Se référant aux mesures prises par
la Suisse concernant les visas délivrés aux Libyens, Miguel Angel
Moratinos a dit espérer que les restrictions soient levées "le plus
vite possible". La décision de la Confédération est "souveraine et
légale", a toutefois tenu à relever le ministre. La crise entre la
Suisse et la Libye a également occupé jeudi les responsables
européens à Bruxelles.
Les ambassadeurs des 27 pays membres de l'UE ainsi que les experts
du groupe visas des Etats associés à l'espace Schengen, dont la
Suisse fait partie, ont évoqué ce contentieux. Plusieurs sources
européennes ont dit espérer un règlement dans les 48 heures. Selon
des sources européennes, une réunion doit avoir lieu ce vendredi à
Berlin entre des représentants des différentes parties. Interrogé
jeudi soir par l'ATS, le DFAE n'était pas en mesure de
confirmer.
"Bassesse politique"
Alors que la diplomatie tourne à plein régime, la Libye a une
nouvelle fois soufflé le froid jeudi, qualifiant de "bassesse
politique" la "liste noire" de personnalités libyennes interdites
d'entrée en Suisse. Un porte-parole du gouvernement a estimé que
Berne veut ainsi "détourner l'attention de l'accord" signé en août
2009 pour régler la crise. Selon une source du Conseil à Bruxelles,
cette fameuse liste comporte 150 noms. Les Libyens ont avancé ces
derniers jours le chiffre de 188.
Photos de Kadhafi: l'enquête continue
Toute cette affaire a débuté avec l'arrestation en juillet 2008 de l'un des fils du colonel Kadhafi, Hannibal, dans un palace genevois.
Des photos d'Hannibal prises par la police peu après cette arrestation ont été publiées quelque temps plus tard dans la "Tribune de Genève", provoquant le courroux de la Libye.
Dans un communiqué publié jeudi, la justice genevoise a indiqué que l'enquête ouverte suite à cette publication suivait son cours dans la plus grande confidentialité.
Dans un communiqué diffusé jeudi, les autorités affirment leur détermination à découvrir le ou les auteurs de ces divulgations.
"De tels agissements sont constitutifs de l'infraction de violation du secret de fonction", juge la justice.
En septembre dernier, la "Tribune de Genève" avait publié 2 photos d'identité du fils Kadhafi prises par la police peu après son arrestation dans un palace genevois.
Sur ces photos, il apparaissait les cheveux en bataille, le regard fatigué et la mine sombre.

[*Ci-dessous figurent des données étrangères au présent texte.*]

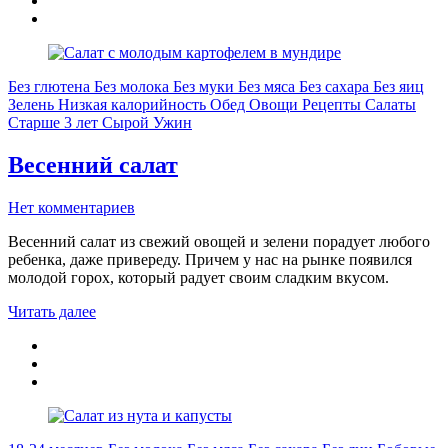
Без глютена
Без молока
Без муки
Без мяса
Без сахара
Без яиц
Зелень
Низкая калорийность
Обед
Овощи
Рецепты
Салаты
Старше 3 лет
Сырой
Ужин
Весенний салат
Нет комментариев
Весенний салат из свежий овощей и зелени порадует любого
ребенка, даже привереду. Причем у нас на рынке появился
молодой горох, который радует своим сладким вкусом.
Читать далее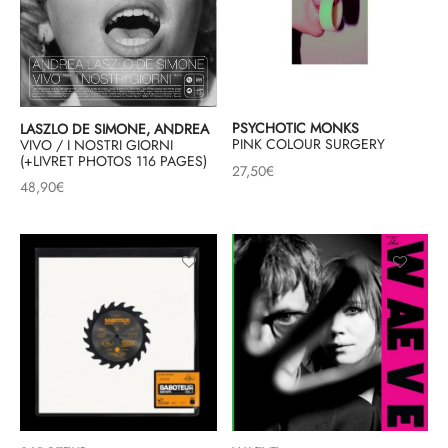
PSYCHOTIC MONKS
LASZLO DE SIMONE, ANDREA
PINK COLOUR SURGERY
VIVO / I NOSTRI GIORNI
(+LIVRET PHOTOS 116 PAGES)
27,50
€
48,90
€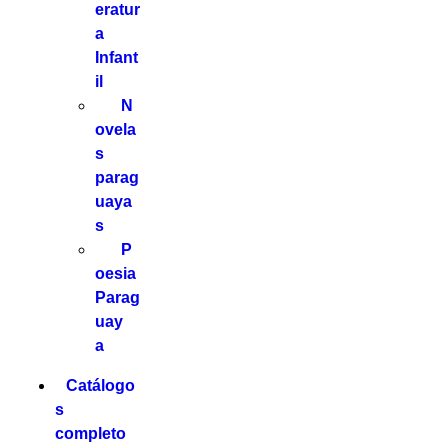
eratur
a
Infant
il
N
ovela
s
parag
uaya
s
P
oesia
Parag
uay
a
Catálogo
s
completo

La France exige des clarifications
Jeudi, la France a de son côté "demandé des clarifications" à l'ambassadeur de Libye à Paris et exprimé sa "préoccupation". "A notre connaissance, sept ressortissants français ont été refoulés à leur arrivée en Libye", a déclaré le porte-parole du ministère des Affaires étrangères, Bernard Valero.